◆ WORK ITEM: From the entries below, please gather each line containing the string "Madrid".

◆ RECORDS FOR THE TASK:
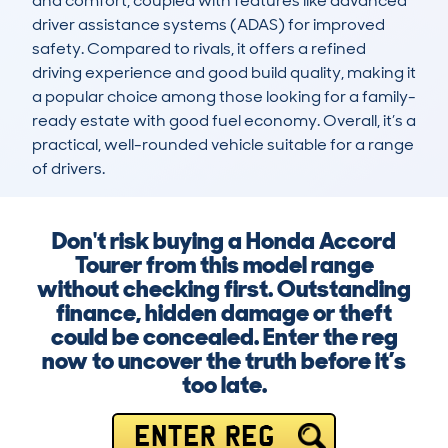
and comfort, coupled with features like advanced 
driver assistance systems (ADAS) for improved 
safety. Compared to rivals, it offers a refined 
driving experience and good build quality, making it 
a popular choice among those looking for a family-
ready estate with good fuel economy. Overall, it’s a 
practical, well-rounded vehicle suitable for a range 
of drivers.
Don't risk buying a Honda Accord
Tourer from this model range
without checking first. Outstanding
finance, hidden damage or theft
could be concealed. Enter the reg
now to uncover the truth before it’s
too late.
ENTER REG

---

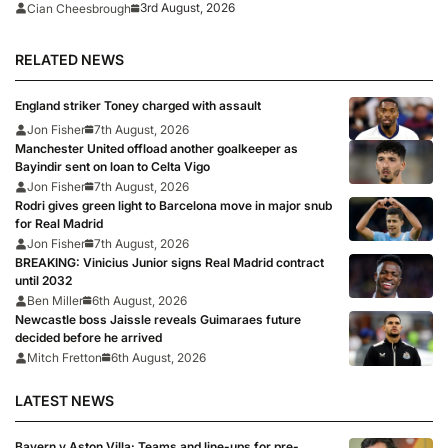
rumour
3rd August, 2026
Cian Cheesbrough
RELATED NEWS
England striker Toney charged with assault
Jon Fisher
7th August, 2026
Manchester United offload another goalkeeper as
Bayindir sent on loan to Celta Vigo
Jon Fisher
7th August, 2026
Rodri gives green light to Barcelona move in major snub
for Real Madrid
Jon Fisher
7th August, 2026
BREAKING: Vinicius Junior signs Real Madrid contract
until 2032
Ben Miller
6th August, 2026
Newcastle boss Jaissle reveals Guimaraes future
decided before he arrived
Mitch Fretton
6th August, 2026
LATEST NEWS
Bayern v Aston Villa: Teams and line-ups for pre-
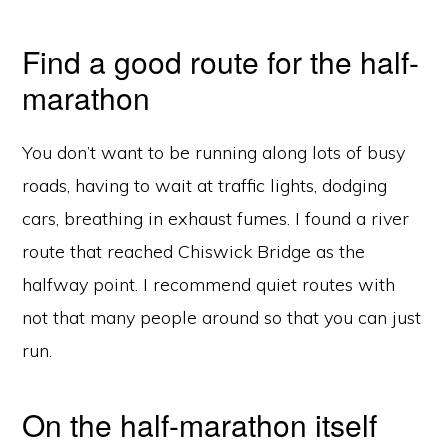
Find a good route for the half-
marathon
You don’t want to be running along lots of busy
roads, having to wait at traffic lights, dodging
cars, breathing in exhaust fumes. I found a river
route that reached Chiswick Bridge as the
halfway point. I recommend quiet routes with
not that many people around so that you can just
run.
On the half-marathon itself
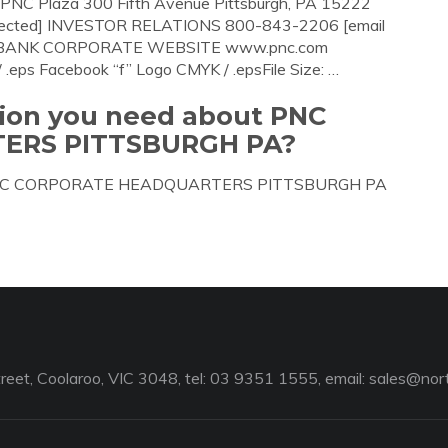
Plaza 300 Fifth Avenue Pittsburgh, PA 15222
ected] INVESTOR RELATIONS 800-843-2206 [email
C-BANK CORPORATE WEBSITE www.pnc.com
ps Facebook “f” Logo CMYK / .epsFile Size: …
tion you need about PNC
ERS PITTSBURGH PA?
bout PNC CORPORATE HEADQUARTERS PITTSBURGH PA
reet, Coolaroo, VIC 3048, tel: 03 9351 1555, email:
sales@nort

◆ ANSWER TO THE PROBLEM:
for Real Madrid
BREAKING: Vinicius Junior signs Real Madrid contract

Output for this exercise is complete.